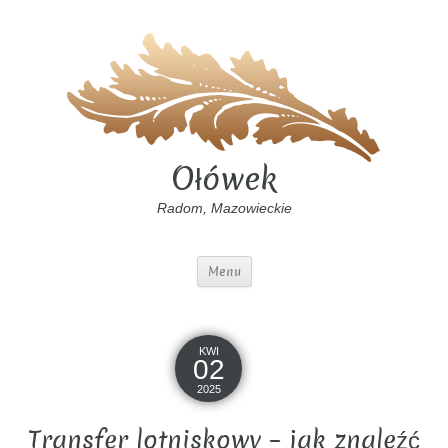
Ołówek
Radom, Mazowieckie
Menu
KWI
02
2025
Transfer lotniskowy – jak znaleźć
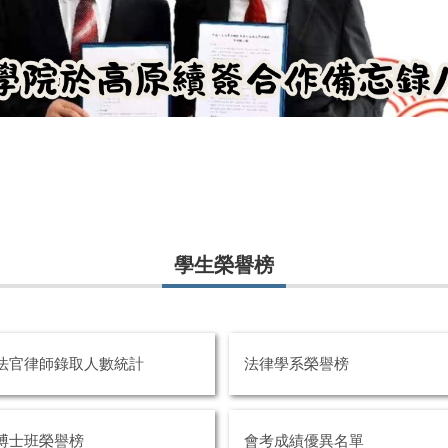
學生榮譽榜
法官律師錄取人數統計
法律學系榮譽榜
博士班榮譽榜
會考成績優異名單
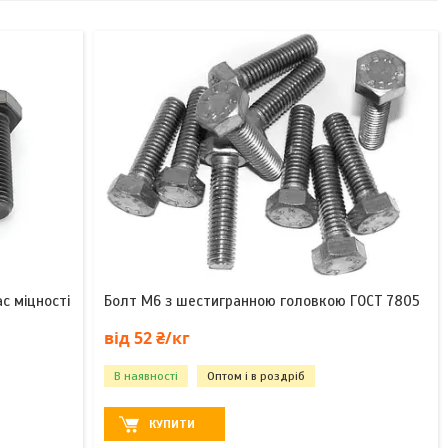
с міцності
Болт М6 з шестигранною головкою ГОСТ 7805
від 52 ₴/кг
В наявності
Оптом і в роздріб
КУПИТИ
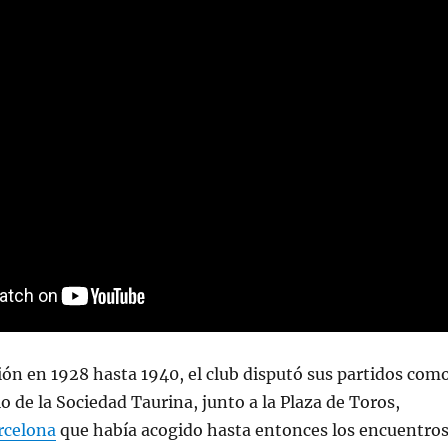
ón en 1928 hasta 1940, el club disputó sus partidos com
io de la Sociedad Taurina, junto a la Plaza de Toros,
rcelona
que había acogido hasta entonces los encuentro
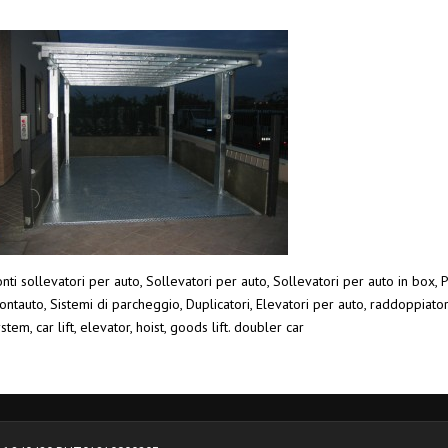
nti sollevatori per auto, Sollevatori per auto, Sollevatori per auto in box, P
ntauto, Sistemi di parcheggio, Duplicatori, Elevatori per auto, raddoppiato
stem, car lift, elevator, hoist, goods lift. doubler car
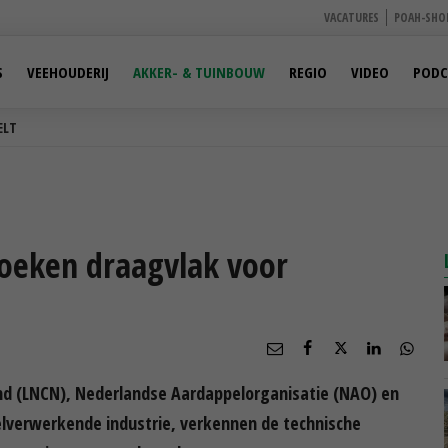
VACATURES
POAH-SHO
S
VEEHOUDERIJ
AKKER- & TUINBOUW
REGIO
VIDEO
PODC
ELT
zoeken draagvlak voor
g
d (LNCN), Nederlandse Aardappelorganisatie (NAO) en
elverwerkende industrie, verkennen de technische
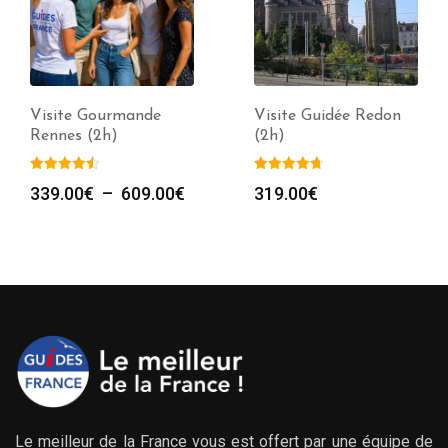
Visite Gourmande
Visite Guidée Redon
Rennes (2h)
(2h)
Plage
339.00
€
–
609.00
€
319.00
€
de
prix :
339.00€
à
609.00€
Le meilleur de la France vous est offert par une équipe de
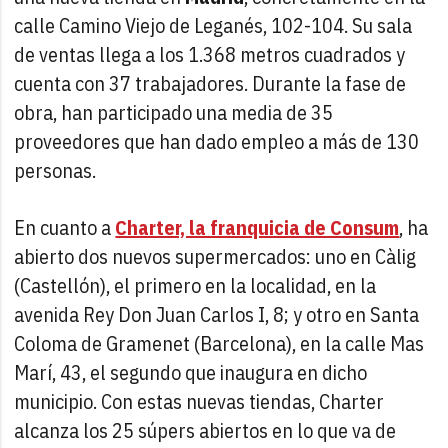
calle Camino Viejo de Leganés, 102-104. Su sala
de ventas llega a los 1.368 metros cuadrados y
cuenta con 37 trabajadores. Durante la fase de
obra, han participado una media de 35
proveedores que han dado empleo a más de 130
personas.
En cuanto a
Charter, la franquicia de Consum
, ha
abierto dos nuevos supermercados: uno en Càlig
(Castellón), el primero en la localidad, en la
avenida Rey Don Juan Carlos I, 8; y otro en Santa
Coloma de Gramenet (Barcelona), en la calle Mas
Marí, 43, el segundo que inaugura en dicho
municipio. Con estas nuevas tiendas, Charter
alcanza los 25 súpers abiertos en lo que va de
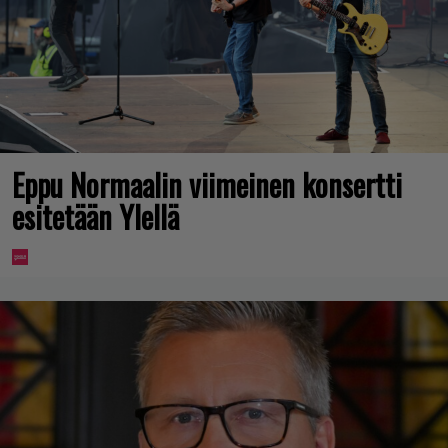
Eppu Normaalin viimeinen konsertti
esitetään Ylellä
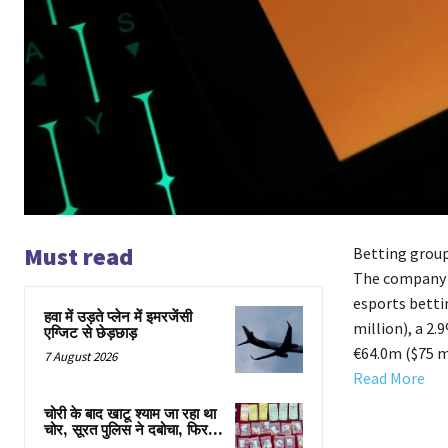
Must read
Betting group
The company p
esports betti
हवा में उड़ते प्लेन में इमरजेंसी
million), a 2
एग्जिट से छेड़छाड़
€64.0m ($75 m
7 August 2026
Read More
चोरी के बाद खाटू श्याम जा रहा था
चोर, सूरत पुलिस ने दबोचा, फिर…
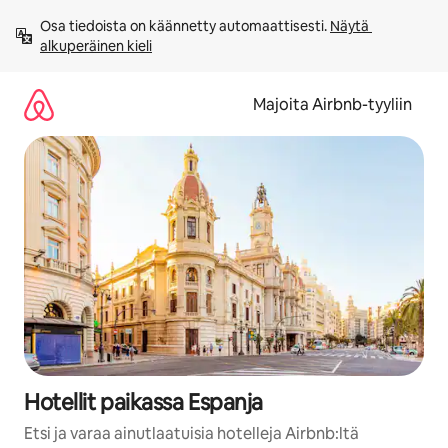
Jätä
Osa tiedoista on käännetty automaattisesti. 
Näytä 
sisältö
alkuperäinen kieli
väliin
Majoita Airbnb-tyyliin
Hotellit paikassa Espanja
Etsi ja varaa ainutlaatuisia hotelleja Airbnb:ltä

- [Your assignment] Out of the material above, select every line that holds the string "hasta".

- [Response box]
ón en 1928 hasta 1940, el club disputó sus partidos com
que había acogido hasta entonces los encuentro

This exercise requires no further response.